Dua Tahun Tak Mendapat Pupuk Bersubsidi, Warga Kecewa

(POSTKOTAPONTIANAK.COM)

JEMBER-Malam itu, sekitar pukul 19.30 Wib, puluhan petani Dusun Muneng Timur, Desa Mayangan, Kecamatan Gumukmas, Kabupaten Jember

Sejumlah Petani Saat Mengikuti Temu Tani Di Musolla Warga Setempat. (foto:dok SN)
Sejumlah Petani Saat Mengikuti Temu Tani Di Musolla Warga Setempat. (foto:dok SN)

berkumpul di sebuah surau milik warga setempat. Sebagian mereka duduk-duduk diserambi, sembari menunggu beberapa petani lain yang masih belum datang.

Selasa 17 Maret 2015 lalu, suasana di musholla itu mulanya berlangsung tenang.

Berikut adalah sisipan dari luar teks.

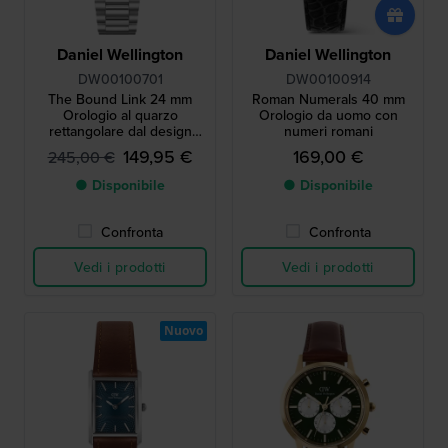
Daniel Wellington
Daniel Wellington
DW00100701
DW00100914
The Bound Link 24 mm
Roman Numerals 40 mm
Orologio al quarzo
Orologio da uomo con
rettangolare dal design
numeri romani
minimalista
149,95 €
169,00 €
245,00 €
● Disponibile
● Disponibile
Confronta
Confronta
Vedi i prodotti
Vedi i prodotti
Nuovo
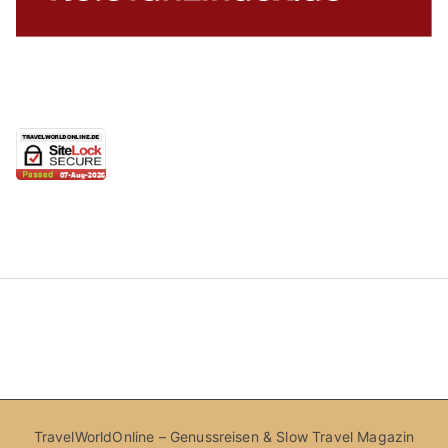
TravelWorldOnline – Genussreisen & Slow Travel Magazin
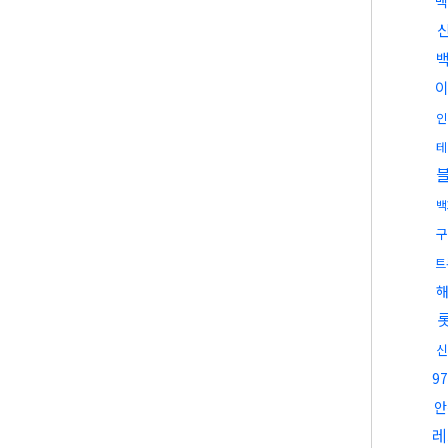
백
인
테
백
구
트
신
97
안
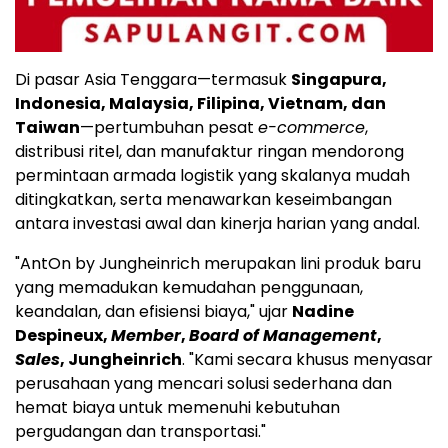
Di pasar Asia Tenggara—termasuk
Singapura,
Indonesia, Malaysia, Filipina, Vietnam, dan
Taiwan
—pertumbuhan pesat
e-commerce
,
distribusi ritel, dan manufaktur ringan mendorong
permintaan armada logistik yang skalanya mudah
ditingkatkan, serta menawarkan keseimbangan
antara investasi awal dan kinerja harian yang andal.
"AntOn by Jungheinrich merupakan lini produk baru
yang memadukan kemudahan penggunaan,
keandalan, dan efisiensi biaya," ujar
Nadine
Despineux,
Member
,
Board of Management
,
Sales
, Jungheinrich
. "Kami secara khusus menyasar
perusahaan yang mencari solusi sederhana dan
hemat biaya untuk memenuhi kebutuhan
pergudangan dan transportasi."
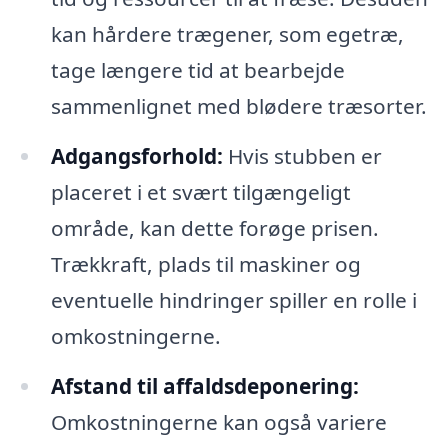
kan hårdere trægener, som egetræ,
tage længere tid at bearbejde
sammenlignet med blødere træsorter.
Adgangsforhold:
Hvis stubben er
placeret i et svært tilgængeligt
område, kan dette forøge prisen.
Trækkraft, plads til maskiner og
eventuelle hindringer spiller en rolle i
omkostningerne.
Afstand til affaldsdeponering:
Omkostningerne kan også variere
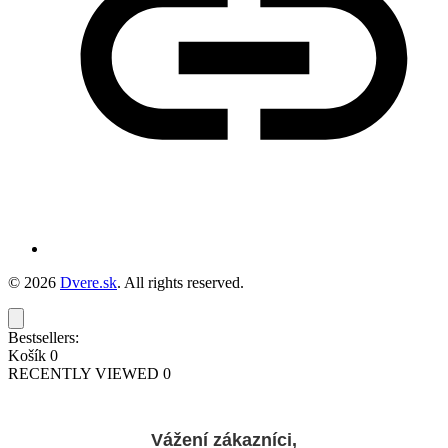
© 2026
Dvere.sk
. All rights reserved.
Bestsellers:
Košík
0
RECENTLY VIEWED
0
Vážení zákazníci,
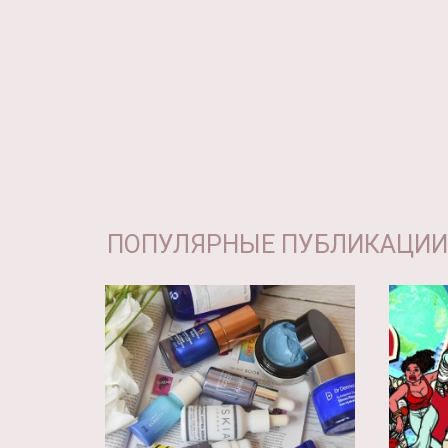
ПОПУЛЯРНЫЕ ПУБЛИКАЦИИ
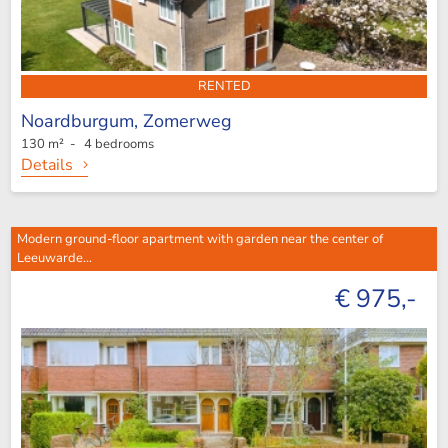
RENTED
Noardburgum,
Zomerweg
130 m² - 4 bedrooms
Details
Modern ground-floor apartment with garden near the center of
Leeuwarde...
€ 975,-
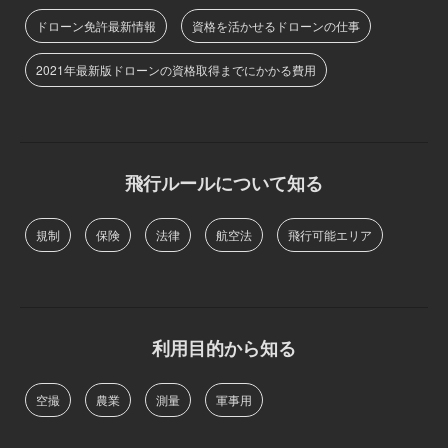
ドローン免許最新情報
資格を活かせるドローンの仕事
2021年最新版ドローンの資格取得までにかかる費用
飛行ルールについて知る
規制
保険
法律
航空法
飛行可能エリア
利用目的から知る
空撮
農業
測量
軍事用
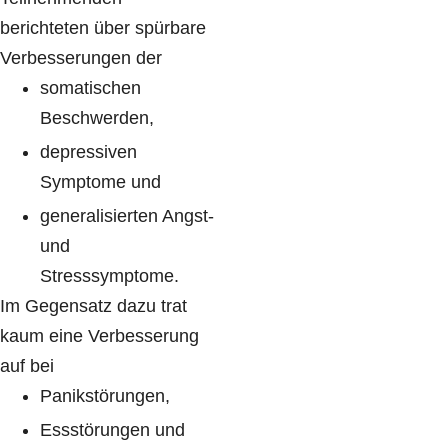
berichteten über spürbare
Verbesserungen der
somatischen
Beschwerden,
depressiven
Symptome und
generalisierten Angst-
und
Stresssymptome.
Im Gegensatz dazu trat
kaum eine Verbesserung
auf bei
Panikstörungen,
Essstörungen und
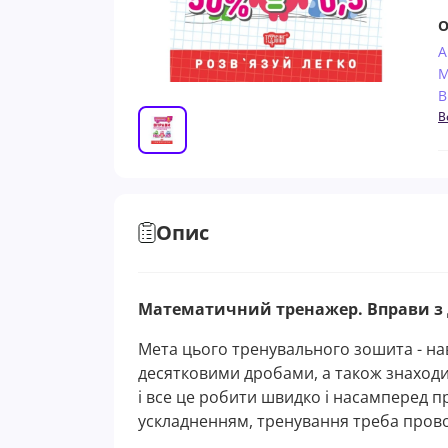
О
А
М
В
В
Опис
Математичний тренажер. Вправи з 
Мета цього тренувального зошита - на
десятковими дробами, а також знаходит
і все це робити швидко і насамперед 
ускладненням, тренування треба пров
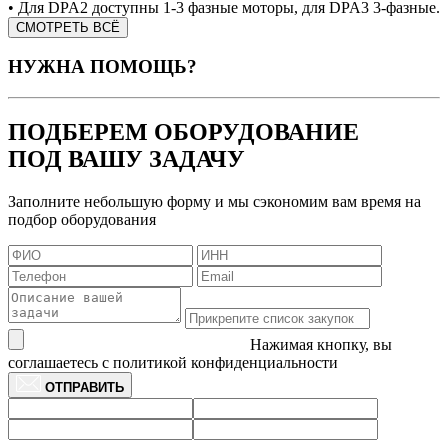
• Для DPA2 доступны 1-3 фазные моторы, для DPA3 3-фазные.
СМОТРЕТЬ ВСЁ
НУЖНА ПОМОЩЬ?
ПОДБЕРЕМ ОБОРУДОВАНИЕ
ПОД ВАШУ ЗАДАЧУ
Заполните небольшую форму и мы сэкономим вам время на
подбор оборудования
Нажимая кнопку, вы
соглашаетесь с политикой конфиденциальности
ОТПРАВИТЬ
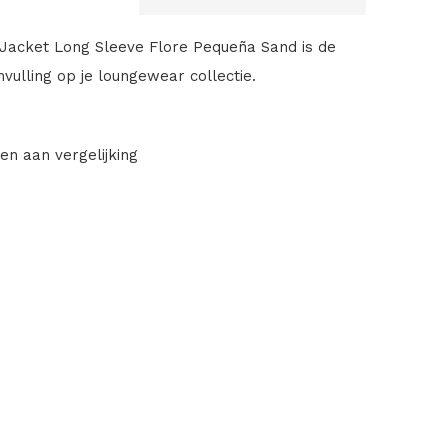
Jacket Long Sleeve Flore Pequeña Sand is de
vulling op je loungewear collectie.
en aan vergelijking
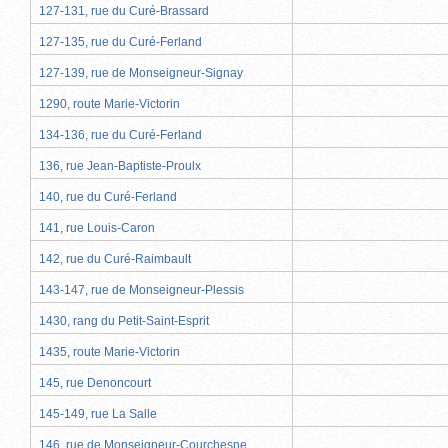
127-131, rue du Curé-Brassard
127-135, rue du Curé-Ferland
127-139, rue de Monseigneur-Signay
1290, route Marie-Victorin
134-136, rue du Curé-Ferland
136, rue Jean-Baptiste-Proulx
140, rue du Curé-Ferland
141, rue Louis-Caron
142, rue du Curé-Raimbault
143-147, rue de Monseigneur-Plessis
1430, rang du Petit-Saint-Esprit
1435, route Marie-Victorin
145, rue Denoncourt
145-149, rue La Salle
146, rue de Monseigneur-Courchesne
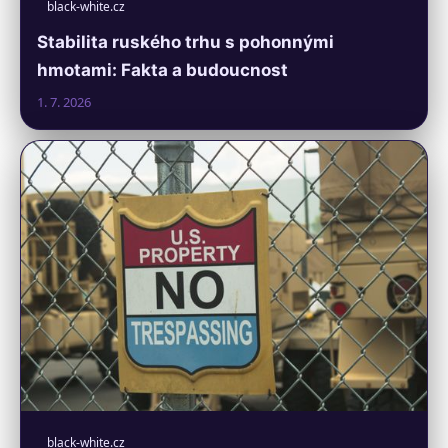
black-white.cz
Stabilita ruského trhu s pohonnými
hmotami: Fakta a budoucnost
1. 7. 2026
black-white.cz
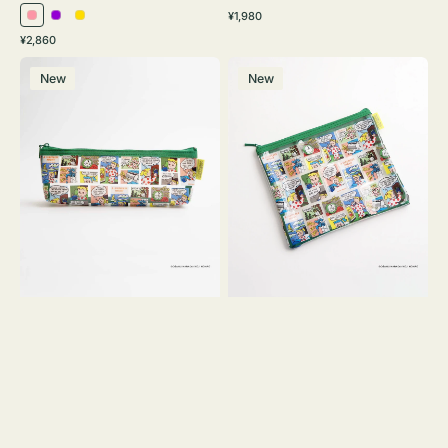
通
¥1,980
ピ
パ
イ
常
通
¥2,860
ン
ー
エ
価
常
ポ
ポ
格
ク
プ
ロ
価
New
New
ー
ー
ル
ー
格
チ
チ
ヨ
フ
コ
ラ
OSAMU
ッ
GOODS
ト
COMIC
OSAMU
GOODS
COMIC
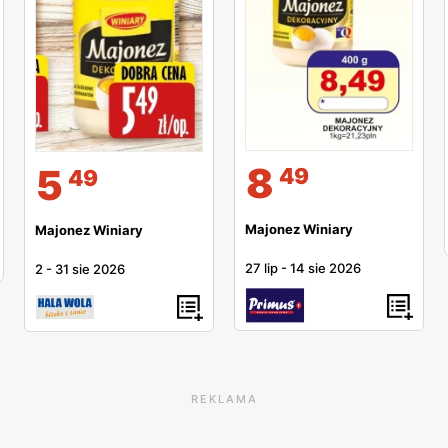
8
5
49
49
Majonez Winiary
Majonez Winiary
27 lip
-
14 sie 2026
2
-
31 sie 2026
REKLAMA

Ruangan ditata sedimikian rupa hingga menyerupai masjid, karpet berbentuk sajadah tertata memanjang, diserambi depan lantainya dilapisi karpet merah yang nampak usang. Namun paska petani menyampaikan uneg-uneg tentang kelangkaan pupuk bersubsidi, tiba-tiba suasana terasa memanas.

Suparman, salah seorang tokoh masyarakat, memulai rapat tersebut dengan agenda penyegaran Kelompok Tani Muneng Makmur I.Baru kemudian, sesi tanya jawab dibuka seusai pengurus lama telah diganti dengan sejumlah pengurus baru. Hadir dalam kesempatan itu, beberapa pemangku kepentingan, yaitu Kepala Desa Mayangan, Sulimah, Perwakilan UPT Pertanian Laksono dan Didik Triyanati, perwakilan Koramil Gumumkmas, Andik, serta pemilik kios resmi pupuk bersunsidi, Holil.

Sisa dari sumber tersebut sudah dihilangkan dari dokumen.